**INPUT MATERIAL**.
....

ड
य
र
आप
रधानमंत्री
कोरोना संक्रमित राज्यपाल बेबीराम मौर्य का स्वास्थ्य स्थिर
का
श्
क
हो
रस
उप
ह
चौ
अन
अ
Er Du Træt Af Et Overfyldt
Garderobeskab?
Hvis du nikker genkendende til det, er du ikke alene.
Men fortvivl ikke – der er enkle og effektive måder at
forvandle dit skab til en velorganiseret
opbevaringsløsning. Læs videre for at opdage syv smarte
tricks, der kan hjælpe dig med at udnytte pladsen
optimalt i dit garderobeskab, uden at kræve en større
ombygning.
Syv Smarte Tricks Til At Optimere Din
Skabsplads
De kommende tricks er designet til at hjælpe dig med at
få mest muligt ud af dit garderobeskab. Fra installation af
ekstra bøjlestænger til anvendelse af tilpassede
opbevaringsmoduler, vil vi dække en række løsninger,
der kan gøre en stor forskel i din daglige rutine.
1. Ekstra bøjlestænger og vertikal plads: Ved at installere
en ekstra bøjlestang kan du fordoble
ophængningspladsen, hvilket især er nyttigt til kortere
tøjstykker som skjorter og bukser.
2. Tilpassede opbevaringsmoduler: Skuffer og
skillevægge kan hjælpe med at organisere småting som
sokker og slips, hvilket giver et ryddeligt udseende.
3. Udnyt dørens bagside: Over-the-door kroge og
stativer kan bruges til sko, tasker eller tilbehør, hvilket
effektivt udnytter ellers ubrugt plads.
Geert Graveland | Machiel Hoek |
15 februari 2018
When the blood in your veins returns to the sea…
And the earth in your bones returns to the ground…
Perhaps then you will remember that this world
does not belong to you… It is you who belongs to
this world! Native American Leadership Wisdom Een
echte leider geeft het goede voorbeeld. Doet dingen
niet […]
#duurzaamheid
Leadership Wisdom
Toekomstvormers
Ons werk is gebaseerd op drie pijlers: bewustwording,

....

**WHAT IS NEEDED**. Write out the records above exactly, from the opening line to the line with "få mest muligt", including both, with nothing added.

**ANSWER BELOW**.
ड
य
र
आप
रधानमंत्री
कोरोना संक्रमित राज्यपाल बेबीराम मौर्य का स्वास्थ्य स्थिर
का
श्
क
हो
रस
उप
ह
चौ
अन
अ
Er Du Træt Af Et Overfyldt
Garderobeskab?
Hvis du nikker genkendende til det, er du ikke alene.
Men fortvivl ikke – der er enkle og effektive måder at
forvandle dit skab til en velorganiseret
opbevaringsløsning. Læs videre for at opdage syv smarte
tricks, der kan hjælpe dig med at udnytte pladsen
optimalt i dit garderobeskab, uden at kræve en større
ombygning.
Syv Smarte Tricks Til At Optimere Din
Skabsplads
De kommende tricks er designet til at hjælpe dig med at
få mest muligt ud af dit garderobeskab. Fra installation af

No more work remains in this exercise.